“I saw a film today, oh boy,” sings John Lennon in the song “A Day in the Life” from the Beatles’ Sergeant Pepper album. He then goes on to remark that “the English army had just won the war” and notes that while “a crowd of people turned away,” he “just had to look, having read the book.” Well, the film he saw was Richard Lester’s How I Won the War (1967), and of course Lennon had read the book, since he’d made his dramatic film debut (and swan song) in the movie, playing the role of the kleptomaniacal soldier Gripweed. Even in 1967, Lennon’s involvement in How I Won the War was the most famous thing about it. The movie itself was—and is—difficult.
Despite a straightforward, even simple plot—Goodbody (Michael Crawford), an inexperienced officer in North Africa during WWII, is instructed to lead his troop ahead of the main body of troops to build a cricket pitch for when the army gets there—the approach of the film was, to put it mildly, unorthodox. Viewers were introduced to the characters in England’s green and pleasant land at a singular cricket game where no less a personage than Adolph Hitler is—none too honestly—working the scoreboard. Goodbody tries to tell his story, despite intrusions by other soldiers (including Gripweed, who shows up to ask if he can rub Goodbody’s cricket ball: “Can I rub your ball, sir? It gives me great pleasure”), who inject how they really feel about this well-loved officer. It only gets stranger as it mocks each and every aspect of war and the military. One of the most perplexing things for some viewers was Lester’s concept that as characters were killed, they’d turn into monochromatically colored “specters,” who followed the survivors on their ridiculous mission. In part, this was to make it clear that these were actors and that no one really dies in films. (Lester once claimed to have bamboozled the British Army, which was cooperating with the film, into believing this was a test for the Technicolor cameras!)
Nothing was sacred. Jack MacGowran appeared as a soldier trying to get out of the army on a mental discharge, but his more bizarre outbursts are dismissed as him “working his ticket,” while the moment he starts quoting Churchill’s speeches he’s judged as “mad.” One soldier, Clapper (Roy Kinnear), has a wife (Fanny Carby) who sends him letters tormenting him with stories of her multiple infidelities (all of which she makes up by observing the actions of a promiscuous friend).

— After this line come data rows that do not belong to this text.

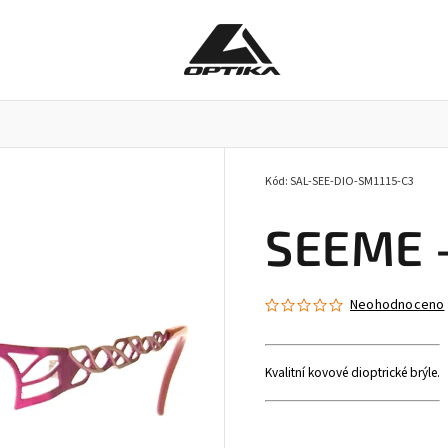
Kód:
SAL-SEE-DIO-SM1115-C3
Pracovní brýle
Příslušenství k brýlím
Doplňky
SEEME -
Neohodnoceno
Kvalitní kovové dioptrické brýle.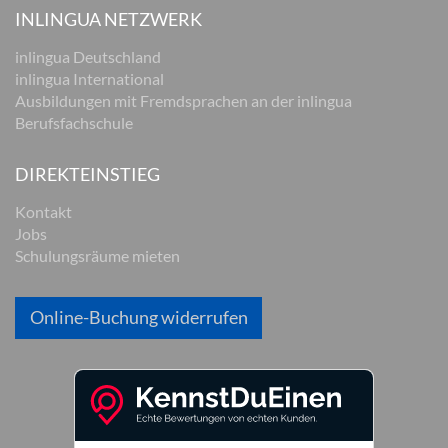
INLINGUA NETZWERK
inlingua Deutschland
inlingua International
Ausbildungen mit Fremdsprachen an der inlingua
Berufsfachschule
DIREKTEINSTIEG
Kontakt
Jobs
Schulungsräume mieten
Online-Buchung widerrufen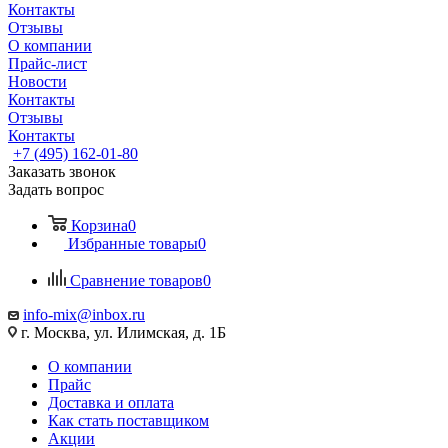
Контакты
Отзывы
О компании
Прайс-лист
Новости
Контакты
Отзывы
Контакты
+7 (495) 162-01-80
Заказать звонок
Задать вопрос
Корзина
0
Избранные товары
0
Сравнение товаров
0
info-mix@inbox.ru
г. Москва, ул. Илимская, д. 1Б
О компании
Прайс
Доставка и оплата
Как стать поставщиком
Акции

U.S. General Omar Bradley (Alexander Knox) is depicted as a senile old fool recounting history as if appearing in a documentary. Military leaders swap “famous battle” bubble-gum cards with each other, and a soldier who has his legs blown off is advised to “stick ‘em under the cold tap, love.” Even for a Vietnam-era anti-war film, this was extreme, harsh material. It still has an edge most films would shy away from. It’s brilliant, bitter, defiant and angry. And on another level, the film has taken on a disturbingly eerie quality, thanks to Lennon’s death scene where he looks directly at the camera as he dies, saying, “I knew this’d happen. You knew it’d happen, didn’t you?”